■ **RECORDS FOR THIS TASK**:
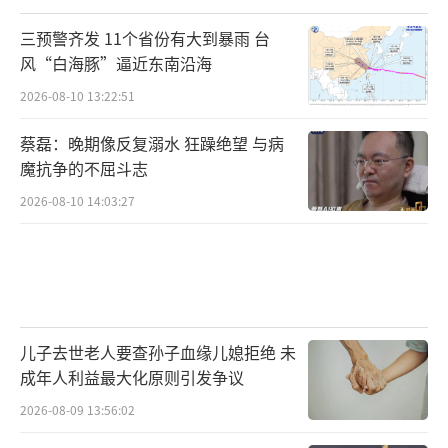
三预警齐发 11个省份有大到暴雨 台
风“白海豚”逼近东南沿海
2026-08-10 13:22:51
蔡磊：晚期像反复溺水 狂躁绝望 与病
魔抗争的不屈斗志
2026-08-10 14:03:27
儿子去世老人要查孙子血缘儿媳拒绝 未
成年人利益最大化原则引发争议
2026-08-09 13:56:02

---

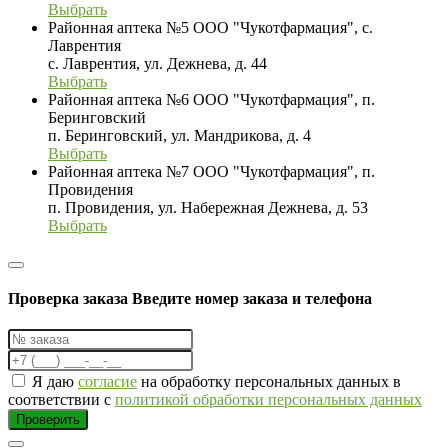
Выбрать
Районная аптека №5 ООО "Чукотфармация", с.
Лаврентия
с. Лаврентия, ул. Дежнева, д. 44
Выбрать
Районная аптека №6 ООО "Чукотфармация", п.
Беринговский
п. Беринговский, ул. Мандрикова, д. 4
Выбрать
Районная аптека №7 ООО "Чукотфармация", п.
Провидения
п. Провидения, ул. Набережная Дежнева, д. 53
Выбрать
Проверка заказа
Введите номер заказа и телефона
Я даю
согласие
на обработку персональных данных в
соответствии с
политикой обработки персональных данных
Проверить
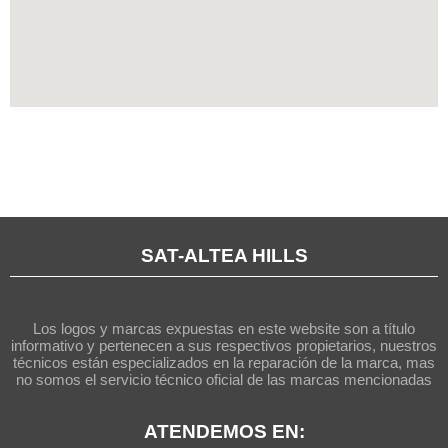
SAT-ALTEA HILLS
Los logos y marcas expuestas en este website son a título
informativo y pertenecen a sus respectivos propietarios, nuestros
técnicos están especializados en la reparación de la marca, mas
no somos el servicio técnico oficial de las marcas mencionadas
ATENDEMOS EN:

■ **PROBLEM DETAILS**: When the line with "Районная аптека №7" is reached in the data above, begin copying, and stop after the line with "соответствии с"; copy each line exactly, both ends included.

■ **SOLUTION TO THE EXERCISE**:
Районная аптека №7 ООО "Чукотфармация", п.
Провидения
п. Провидения, ул. Набережная Дежнева, д. 53
Выбрать
Проверка заказа
Введите номер заказа и телефона
Я даю
согласие
на обработку персональных данных в
соответствии с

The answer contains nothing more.